18. März 2013

Ford-Boss Mulally erhält trotz verfehlter Ziele für 2012 satte 20,9 Millionen Dollar – die Arbeiter in Genk „etwas“ weniger

Das muss einfach nur bitter sein. Das Jahreseinkommen von Ford-Boss Alan Mulally fällt in 2012 um 29 Prozent niedriger als im Vorjahr aus. Wer den Tränen nahe ist – es sinkt von 29,5 auf 20,9 Millionen Dollar oder 16,2 Millionen Euro und ist damit höher als die Vergütung von VW-Konzernchef Dr. Martin Winterkorn. Seit seinem Antritt bei Ford in 2006 hat Alan Mulally damit rund 160 Millionen Dollar verdient.

Alan Mulally von Ford

Ford-Boss Alan Mulally. Foto: UnitedPictures/Auto-Reporter.NET

Als Grund für die verringerten Bezüge erklärte Ford, dass man mehrere selbstgesteckte Ziele nicht erreicht habe. So beim Marktanteil, Gewinn und Cash Flow. Einer der größten Sündenböcke für das “Desaster“ ist dabei die Europa-Organisation, die in 2012 einen Verlust von 1,8 Milliarden Dollar verzeichnete und damit maßgeblich dazu beitrug, dass mit einem Vorsteuergewinn von nur acht Milliarden Dollar das Ziel von 8,7 Milliarden Dollar verfehlt wurde.

Allerdings mussten andere Top-Manager dagegen weniger oder gar keine Abstriche hinnehmen. So sank die Vergütung von Aufsichtsratschef Bill Ford jr. nur von 14,8 auf 14,5 Millionen Dollar und der erst am 1. Dezember zum Chief Operating Officer ernannte Mark Fields erhielt ebenso wie in 2011 rund 8,8 Millionen Dollar. So schlimm kann das Desaster also wohl doch nicht sein.

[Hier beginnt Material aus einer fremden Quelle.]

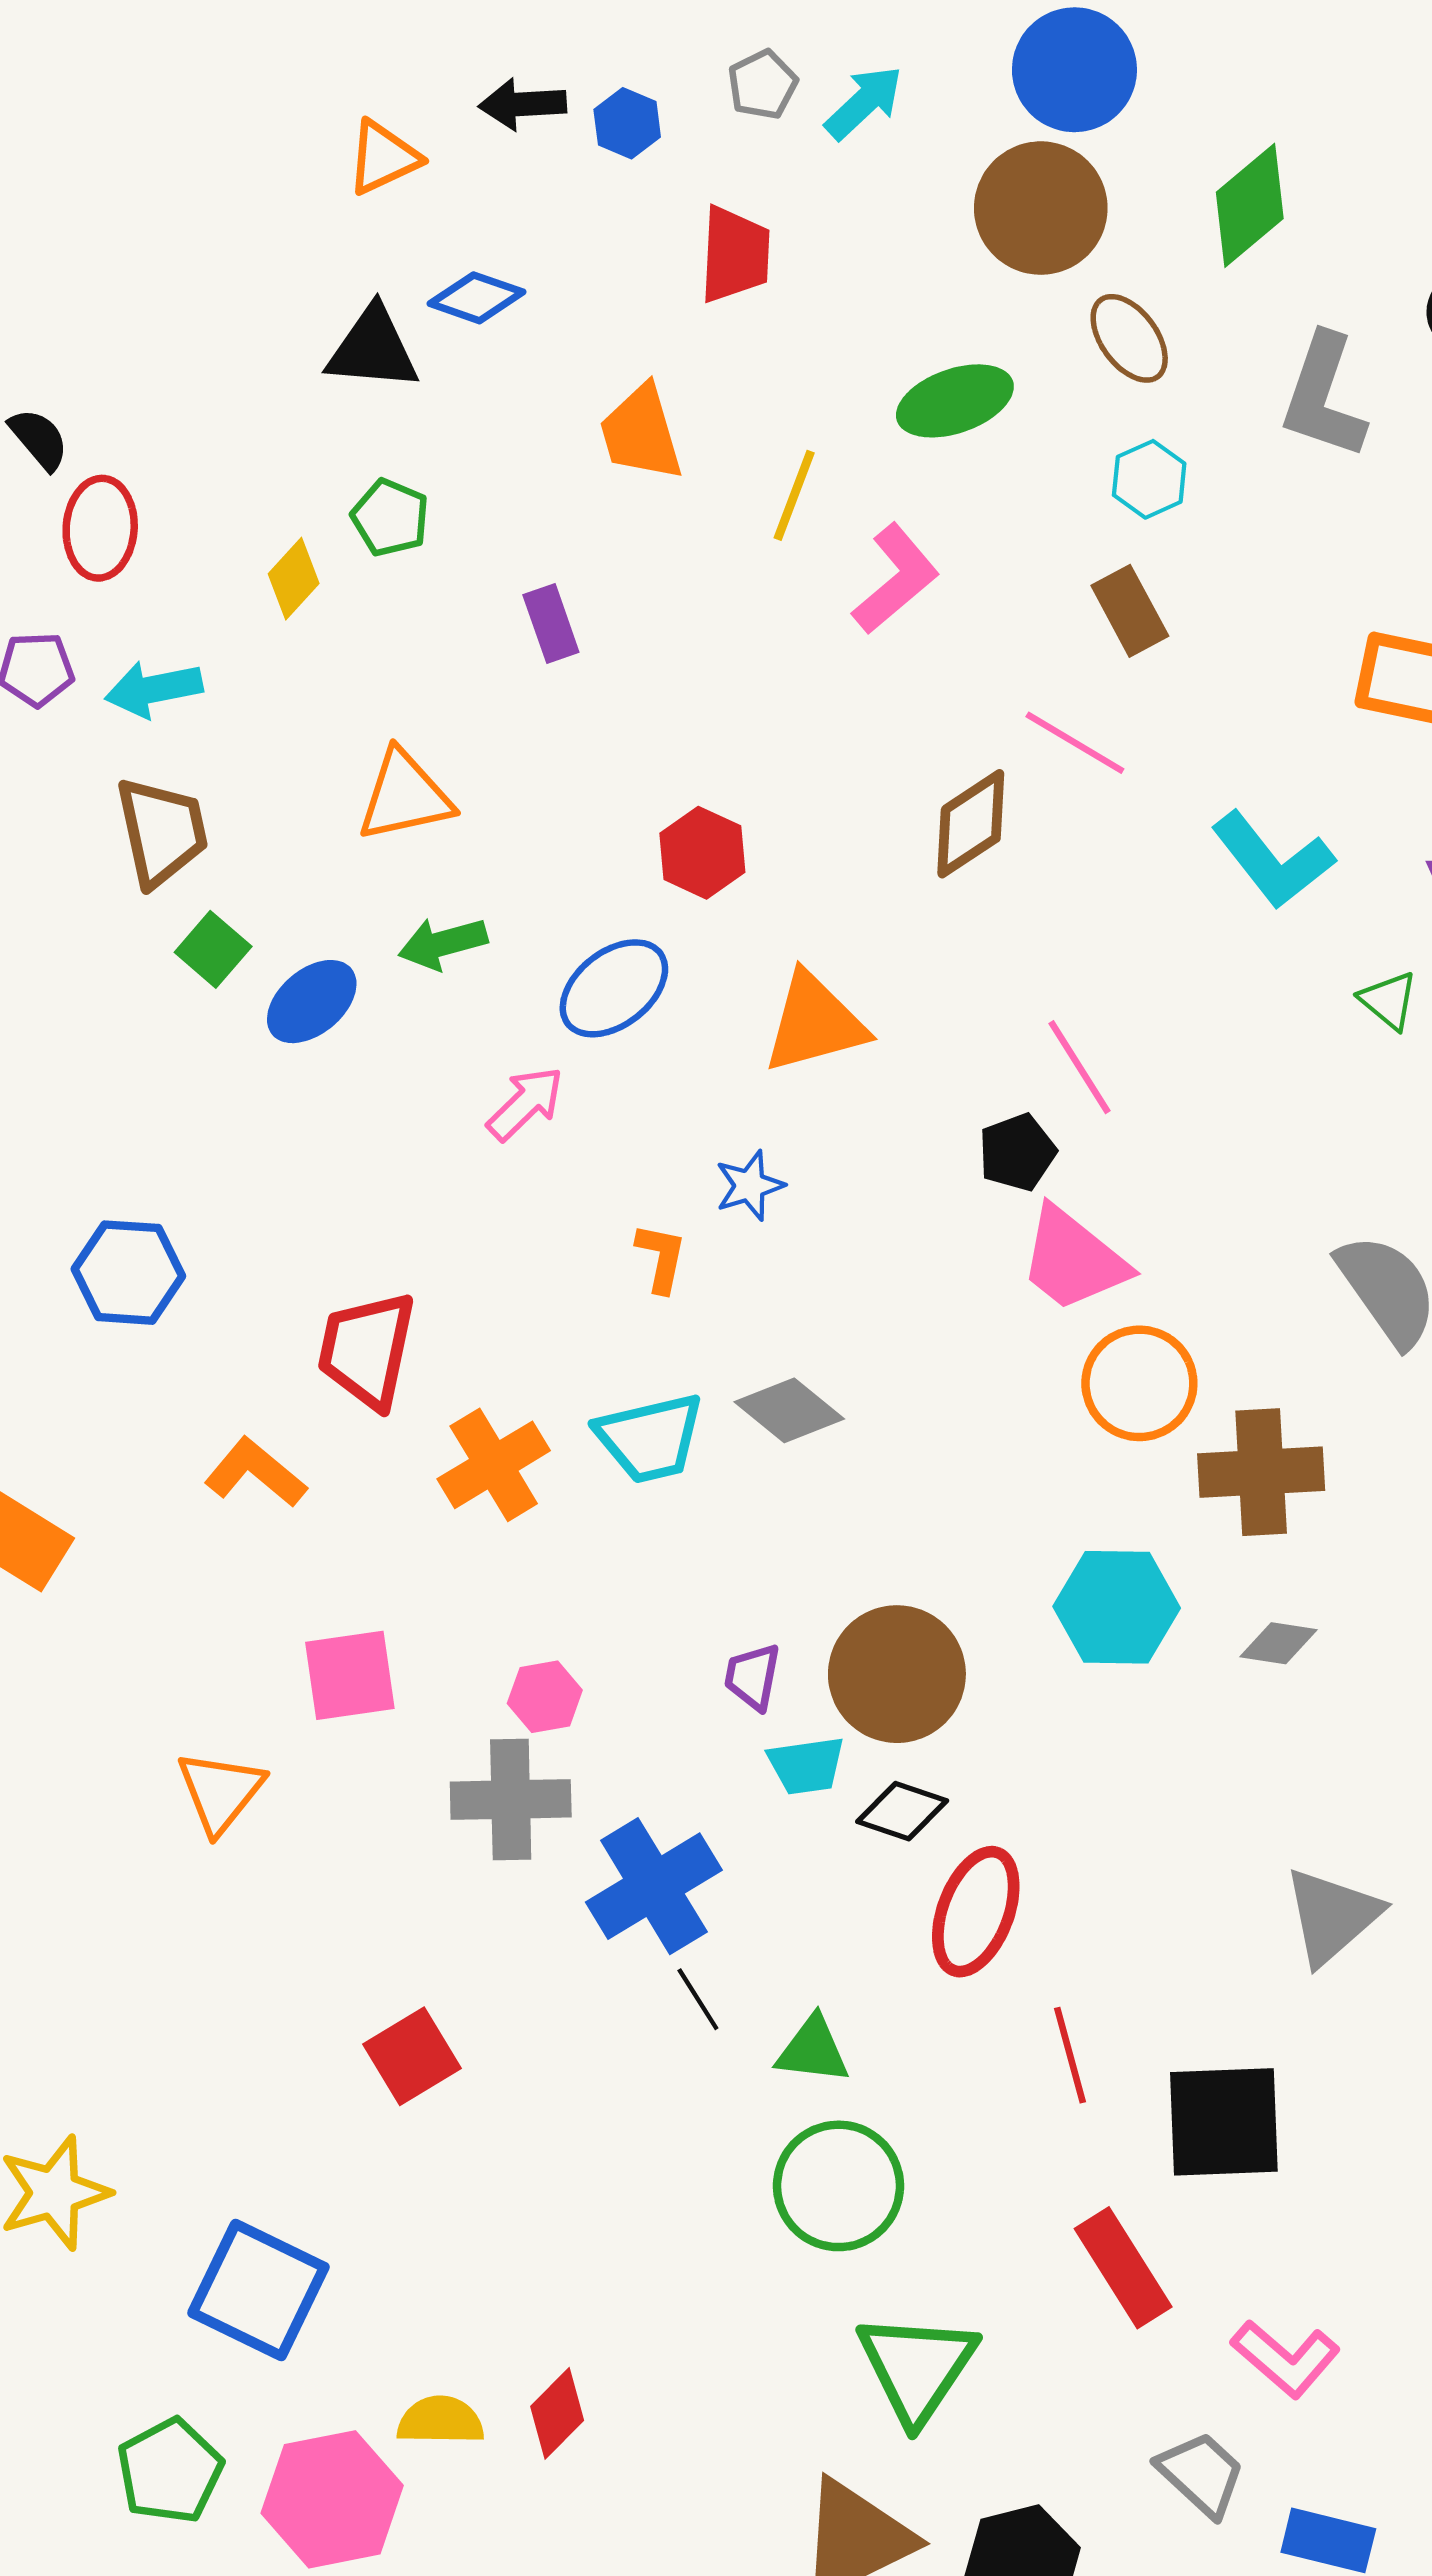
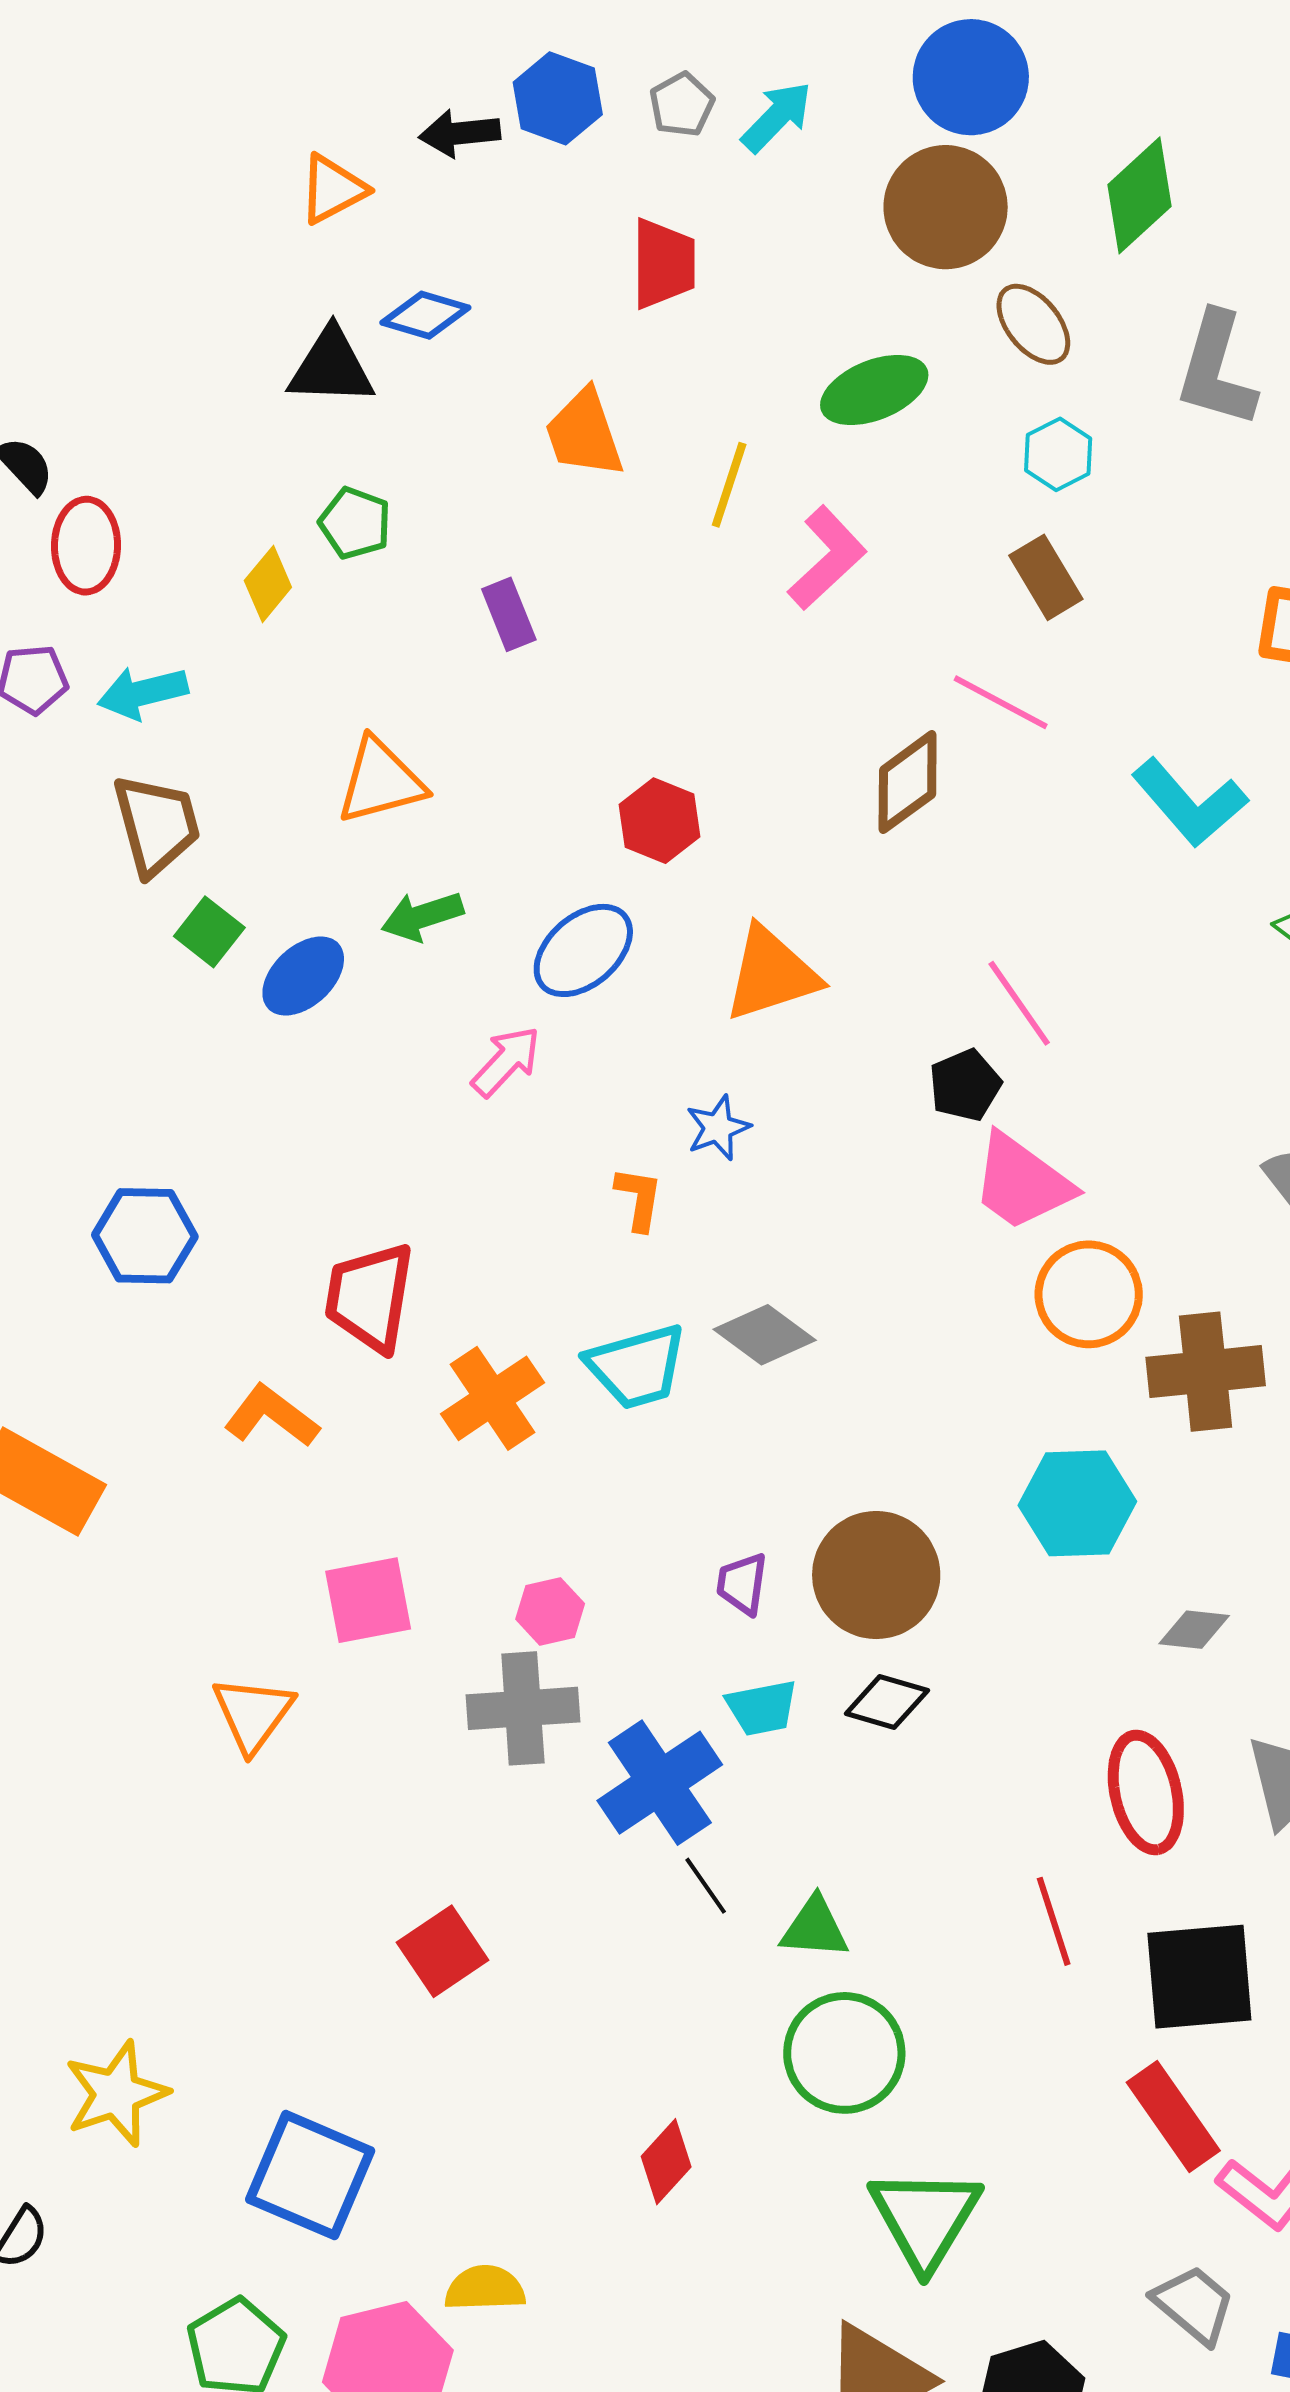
blue hexagon: (627, 123) -> (558, 98), moved, size x1.4
gray diamond: (1279, 1643) -> (1194, 1630), moved
cyan trapezoid: (806, 1765) -> (762, 1708), moved
red ellipse: (976, 1912) -> (1146, 1792), moved, turned -31
red rectangle: (1123, 2268) -> (1173, 2117), moved
red diamond: (557, 2413) -> (666, 2162), moved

Wohl aber für Tausende von Arbeitern und Angestellten in Europa, wo Ford neben zwei Werken in England die Fabrik im belgischen Genk schließt und damit inclusive der Beschäftigten bei Zulieferern rund 10.00 Menschen und deren Familien spätestens Ende 2014 in die Wüste schickt. Zwar ist es richtig, dass es in Europa schon lange ein Überkapazitäten-Problem gibt und dringend gelöst werden muss. Werksschließungen wie zum Beispiel auch bei Opel (Bochum) oder Peugeot (Aulnay) bittere Realität.

Doch man kann auch anders mit den betroffenen Mitarbeitern im eigenen Werk und bei den Zulieferern umgehen als es Ford in Genk offensichtlich getan hat. Erst nach wochenlangen Diskussionen und massiven Streiks erklärte man sich bereit, auch für die Betroffenen bei den Zulieferern einen Sozialplan zu erstellen. Mit ersten Angeboten zeigte man sich jedoch mehr als knauserig. Folge: Seit mehreren Wochen ruht die Produktion von Mondeo, Galaxy und S-MAX und die bereits produzierten Fahrzeuge werden auf Halde festgehalten. In dieser Woche soll es nun weitergehen.

Vielleicht war es das richtige Druckmittel, dass sich Ford und Gewerkschaften nun  endlich auf einen Sozialplan für die Arbeiter – bei den Angestellten steht eine Einigung nach wie vor aus – geeinigt haben, der von rund drei Viertel der Belegschaft akzeptiert wurde. Neben geringen Einmalzahlungen sieht er dem Vernehmen nach vor, dass bei vorzeitigem Ausscheiden aus der Firma ein zusätzlicher Betrag von 2.000 Euro pro Dienstjahr ausgezahlt wird und diejenigen, die bis zur Werkschließung bleiben, 2.400 Euro pro Ford-Zugehörigkeit erhalten.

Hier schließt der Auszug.